Sport: Hanover Hambletonian

4 minute read
TIME

On Wednesday some bookmakers’ tents blew down and rain made William H. Cane’s Good Time track at Goshen, N. Y. a mile triangle of treacherous mud. Only a few sportswriters, accustomed to the racing of running horses in any kind of weather, grumbled when officials decided that the Hambletonian, greatest and richest race for U. S. trotting horses, would not be run that day. Any oldster, munching sandwiches in the Ladies’ Aid booth, knew that a trotter, whose right front leg and left rear leg must move in dancing unison,* has no business trying to speed when the going is slippery.

Next afternoon when twelve of the best three-year-olds in the U. S. lined up, the track was firm but the trotters were skittish. Nine times the field failed to get off to a clean start behind Wrestling Promoter Paul Bowser’s DeSota, entitled by lot to the pole position in the first heat. Two horses were so unmanageable that the judges had to set down and replace their drivers, Veteran Doc Parshall and Amateur Dunbar Bostwick, trotting enthusiast of the Long Island polo family, who was driving his bay filly, Hollyrood Audrey, in his first Hambletonian.

Finally on the tenth try DeSota, 6-to-5 favorite, got away in front, with last year’s two-year-old champion Twilight Song and Tobaccoman William N. Reynolds’ Schnapps just behind.
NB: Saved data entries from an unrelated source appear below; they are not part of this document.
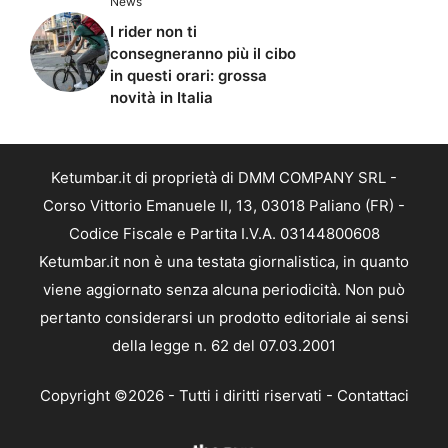
News
I rider non ti
consegneranno più il cibo
in questi orari: grossa
novità in Italia
Ketumbar.it di proprietà di DMM COMPANY SRL -
Corso Vittorio Emanuele II, 13, 03018 Paliano (FR) -
Codice Fiscale e Partita I.V.A. 03144800608
Ketumbar.it non è una testata giornalistica, in quanto
viene aggiornato senza alcuna periodicità. Non può
pertanto considerarsi un prodotto editoriale ai sensi
della legge n. 62 del 07.03.2001
Copyright ©2026 - Tutti i diritti riservati -
Contattaci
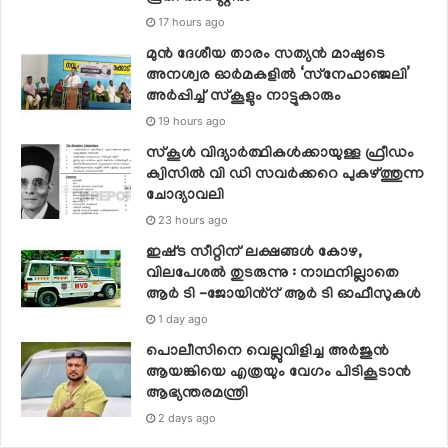
17 hours ago
മുൻ ദേശീയ താരം സത്യൻ മാഷുടെ
അനശ്വര ഓർമകളിൽ ‘സ്‌നേഹാഞ്ജലി’
അർപ്പിച്ച് സ്കൂളും നാട്ടുകാരും
19 hours ago
സ്‌കൂള്‍ വിദ്യാര്‍ത്ഥികള്‍ക്കായുള്ള ഫ്രീഡം
ക്വിസില്‍ വി ഡി സവര്‍ക്കറെ പുകഴ്ത്തുന്ന
ചോദ്യാവലി
23 hours ago
ഇഷ്‌ട സീറ്റിന് ലക്ഷങ്ങൾ കോഴ,
വിലപേശൽ തുടരുന്നു : നാഥനില്ലാതെ
ആർ ടി -ജോയിൻ്റ് ആർ ടി ഓഫീസുകൾ
1 day ago
പൊലീസിനെ വെല്ലുവിളിച്ച അര്‍ജുന്‍
ആയങ്കിയെ എത്രയും വേഗം പിടികൂടാന്‍
ആഭ്യന്തരമന്ത്രി
2 days ago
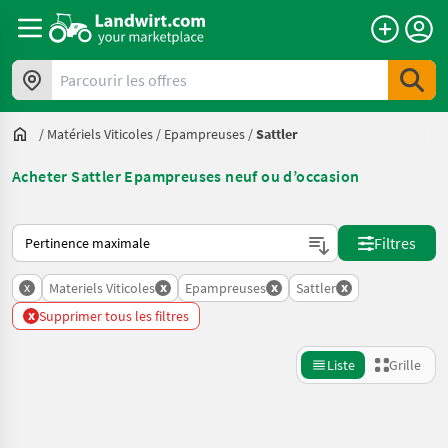
Parcourir les offres
/
Matériels Viticoles
/
Epampreuses
/
Sattler
Acheter Sattler Epampreuses neuf ou d’occasion
Voici comment les annonces sont triées sur Landwirt.com
Filtres
x
x
x
x
Materiels Viticoles
Epampreuses
Sattler
x
Supprimer tous les filtres
Liste
Grille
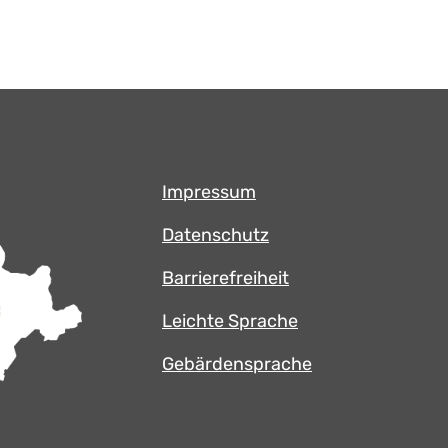
Impressum
Datenschutz
Barrierefreiheit
Leichte Sprache
Gebärdensprache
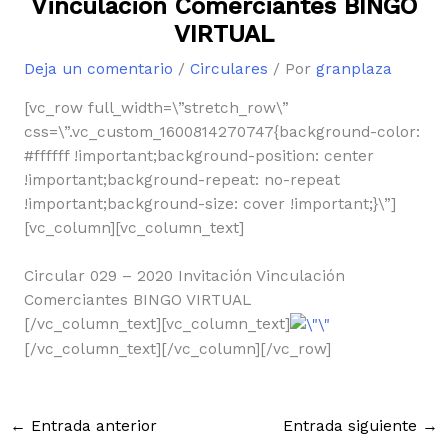
Vinculación Comerciantes BINGO
VIRTUAL
Deja un comentario
/
Circulares
/ Por
granplaza
[vc_row full_width=\”stretch_row\”
css=\”.vc_custom_1600814270747{background-color:
#ffffff !important;background-position: center
!important;background-repeat: no-repeat
!important;background-size: cover !important;}\”]
[vc_column][vc_column_text]
Circular 029 – 2020 Invitación Vinculación
Comerciantes BINGO VIRTUAL
[/vc_column_text][vc_column_text]
[/vc_column_text][/vc_column][/vc_row]
←
Entrada anterior
Entrada siguiente
→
Twilight Song broke her gait at the first turn. By the time E. Roland Harriman’s Farr had taken the lead in the back stretch, the crowd of 35,000 was on its feet, cheering one of the quickest-stepping fields ever seen in a Hambletonian. Then one horse began to pull away from the ruck. It was not, as many hoped, favorite DeSota. It was the Hanover Shoe Farms’ bay filly Shirley Hanover, priced at 10-to-1, and she flashed away from the field in the homestretch, past Schnapps, past Farr, crossing the line in 2 min., 1½ sec. Track oldsters yipped with excitement. If Shirley Hanover could win the second heat, she would be the fastest winner* in Hambletonian history.

Her chances materially improved by the winner’s position at the pole, Shirley Hanover stepped out smartly in the second heat. In the backstretch her driver, Henry Thomas, seemed to ease, and for a moment lost the lead. But as Schnapps and Farr both broke into a gallop and were pulled to the outside, Shirley Hanover once more shot ahead in the homestretch. Time for the second and winning heat was an equally remarkable 2:01¾.

This performance not only set a Hambletonian record and enriched Shirley Hanover’s 39-year-old owner, Lawrence Baker Sheppard, by $20,916 of the $38,000 purse, but made his Hanover Shoe Farms the only two-time winner in the history of the race. Shirley Hanover’s dam, Hanover’s Bertha, carried the stable’s orange colors to victory in 1930. That was four years after Lawrence Sheppard, Father H. D. Sheppard and C. N. Myers, partners in the thriving ($4) Hanover Shoe Co. (128 stores), founded Hanover Shoe Farms near the Sheppard homestead at Hanover, Pa. A strictly blue-ribbon breeding farm, Hanover Shoe Farms owns such famed stallions as Sandy Flash, Dillon Axworthy, the 1926 Hambletonian winner Guy McKinney, and Shirley Hanover’s sire, Mr. McElwyn (1:59¼).

After the race last week Owner Shep pard, who posted Shirley Hanover’s final $500 starting fee only on the insistence of Driver Thomas, thought he might in two or three years have a really great trotter. The fastest active U. S. trotter, Edward J. Baker’s five-year-old Grey hound, who stepped a mile in 1:57¼ in a free-for-all at Springfield, Ill. last year, did only 2:02¼ in winning the 1935 Hambletonian. Two days before last week’s Hambletonian, Greyhound raced against the watch at Goshen in 1:58¼, once more failing to break the 1:56¾ world record set in 1922 at Lexington by famed Peter Manning. Now retired at Hanover Shoe Farms for sentimental reasons, 21-year-old Peter Manning is a gelding.

*A pacer, combining both right, both left legs, has a rolling and ungainly but somewhat faster gait.

*In 1932 Hollyrood Dennis won a heat in 2:01¼ but lost the race to The Marchioness.